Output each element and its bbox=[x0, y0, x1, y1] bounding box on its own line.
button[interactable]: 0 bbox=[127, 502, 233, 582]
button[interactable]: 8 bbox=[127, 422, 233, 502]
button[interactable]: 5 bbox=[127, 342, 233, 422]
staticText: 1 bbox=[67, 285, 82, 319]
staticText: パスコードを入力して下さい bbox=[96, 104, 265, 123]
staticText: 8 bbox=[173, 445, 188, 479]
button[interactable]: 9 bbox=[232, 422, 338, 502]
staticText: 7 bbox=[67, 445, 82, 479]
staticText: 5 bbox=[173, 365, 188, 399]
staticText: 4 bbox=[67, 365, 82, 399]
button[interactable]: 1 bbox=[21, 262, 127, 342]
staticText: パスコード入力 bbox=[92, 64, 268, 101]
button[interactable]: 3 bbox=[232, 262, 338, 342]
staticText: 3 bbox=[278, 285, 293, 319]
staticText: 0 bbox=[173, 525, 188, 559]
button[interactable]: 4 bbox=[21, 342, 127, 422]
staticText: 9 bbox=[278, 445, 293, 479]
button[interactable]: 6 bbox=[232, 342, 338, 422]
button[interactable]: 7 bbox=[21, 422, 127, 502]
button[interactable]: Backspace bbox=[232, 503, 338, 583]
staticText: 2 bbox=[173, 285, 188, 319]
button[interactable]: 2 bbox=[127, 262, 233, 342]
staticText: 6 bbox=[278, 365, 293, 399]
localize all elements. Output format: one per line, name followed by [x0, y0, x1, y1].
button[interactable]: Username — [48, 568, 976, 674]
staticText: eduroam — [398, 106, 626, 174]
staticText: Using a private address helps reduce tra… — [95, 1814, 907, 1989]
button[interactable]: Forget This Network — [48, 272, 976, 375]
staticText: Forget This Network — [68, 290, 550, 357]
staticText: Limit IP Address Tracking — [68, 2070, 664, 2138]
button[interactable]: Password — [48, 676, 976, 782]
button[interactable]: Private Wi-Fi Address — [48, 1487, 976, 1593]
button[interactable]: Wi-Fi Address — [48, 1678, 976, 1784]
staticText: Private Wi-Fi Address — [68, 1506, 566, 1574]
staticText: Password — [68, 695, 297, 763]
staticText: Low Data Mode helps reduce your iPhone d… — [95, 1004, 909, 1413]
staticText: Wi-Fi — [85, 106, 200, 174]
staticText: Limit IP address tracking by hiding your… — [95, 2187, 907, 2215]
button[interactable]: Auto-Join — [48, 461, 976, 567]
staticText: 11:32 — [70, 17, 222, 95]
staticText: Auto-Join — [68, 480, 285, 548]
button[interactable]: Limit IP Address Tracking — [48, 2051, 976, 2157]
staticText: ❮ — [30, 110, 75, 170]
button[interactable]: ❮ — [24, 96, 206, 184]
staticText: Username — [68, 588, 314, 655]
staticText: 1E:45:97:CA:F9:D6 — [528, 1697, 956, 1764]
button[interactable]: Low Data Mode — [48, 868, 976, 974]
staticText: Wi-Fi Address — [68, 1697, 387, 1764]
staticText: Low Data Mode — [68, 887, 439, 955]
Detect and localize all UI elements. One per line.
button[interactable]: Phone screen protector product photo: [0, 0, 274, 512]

● Exercise requirements
Set down the listing in full, keeping every word exactly as it is.

● Expected output
Output each element and its bbox=[x0, y0, x1, y1] bounding box on its own line.
button[interactable]: 0 bbox=[127, 502, 233, 582]
button[interactable]: 8 bbox=[127, 422, 233, 502]
button[interactable]: 5 bbox=[127, 342, 233, 422]
staticText: 1 bbox=[67, 285, 82, 319]
staticText: パスコードを入力して下さい bbox=[96, 104, 265, 123]
staticText: 8 bbox=[173, 445, 188, 479]
button[interactable]: 9 bbox=[232, 422, 338, 502]
staticText: 7 bbox=[67, 445, 82, 479]
staticText: 5 bbox=[173, 365, 188, 399]
staticText: 4 bbox=[67, 365, 82, 399]
button[interactable]: 1 bbox=[21, 262, 127, 342]
staticText: パスコード入力 bbox=[92, 64, 268, 101]
button[interactable]: 3 bbox=[232, 262, 338, 342]
staticText: 3 bbox=[278, 285, 293, 319]
staticText: 0 bbox=[173, 525, 188, 559]
button[interactable]: 4 bbox=[21, 342, 127, 422]
staticText: 9 bbox=[278, 445, 293, 479]
button[interactable]: 6 bbox=[232, 342, 338, 422]
button[interactable]: 7 bbox=[21, 422, 127, 502]
button[interactable]: Backspace bbox=[232, 503, 338, 583]
staticText: 2 bbox=[173, 285, 188, 319]
button[interactable]: 2 bbox=[127, 262, 233, 342]
staticText: 6 bbox=[278, 365, 293, 399]
localize all elements. Output format: one per line, name followed by [x0, y0, x1, y1].
button[interactable]: Username — [48, 568, 976, 674]
staticText: eduroam — [398, 106, 626, 174]
staticText: Using a private address helps reduce tra… — [95, 1814, 907, 1989]
button[interactable]: Forget This Network — [48, 272, 976, 375]
staticText: Forget This Network — [68, 290, 550, 357]
staticText: Limit IP Address Tracking — [68, 2070, 664, 2138]
button[interactable]: Password — [48, 676, 976, 782]
button[interactable]: Private Wi-Fi Address — [48, 1487, 976, 1593]
button[interactable]: Wi-Fi Address — [48, 1678, 976, 1784]
staticText: Private Wi-Fi Address — [68, 1506, 566, 1574]
staticText: Password — [68, 695, 297, 763]
staticText: Low Data Mode helps reduce your iPhone d… — [95, 1004, 909, 1413]
staticText: Wi-Fi — [85, 106, 200, 174]
staticText: Limit IP address tracking by hiding your… — [95, 2187, 907, 2215]
button[interactable]: Auto-Join — [48, 461, 976, 567]
staticText: 11:32 — [70, 17, 222, 95]
staticText: Auto-Join — [68, 480, 285, 548]
button[interactable]: Limit IP Address Tracking — [48, 2051, 976, 2157]
staticText: ❮ — [30, 110, 75, 170]
button[interactable]: ❮ — [24, 96, 206, 184]
staticText: Username — [68, 588, 314, 655]
staticText: 1E:45:97:CA:F9:D6 — [528, 1697, 956, 1764]
button[interactable]: Low Data Mode — [48, 868, 976, 974]
staticText: Wi-Fi Address — [68, 1697, 387, 1764]
staticText: Low Data Mode — [68, 887, 439, 955]
Detect and localize all UI elements. One per line.
button[interactable]: Phone screen protector product photo: [0, 0, 274, 512]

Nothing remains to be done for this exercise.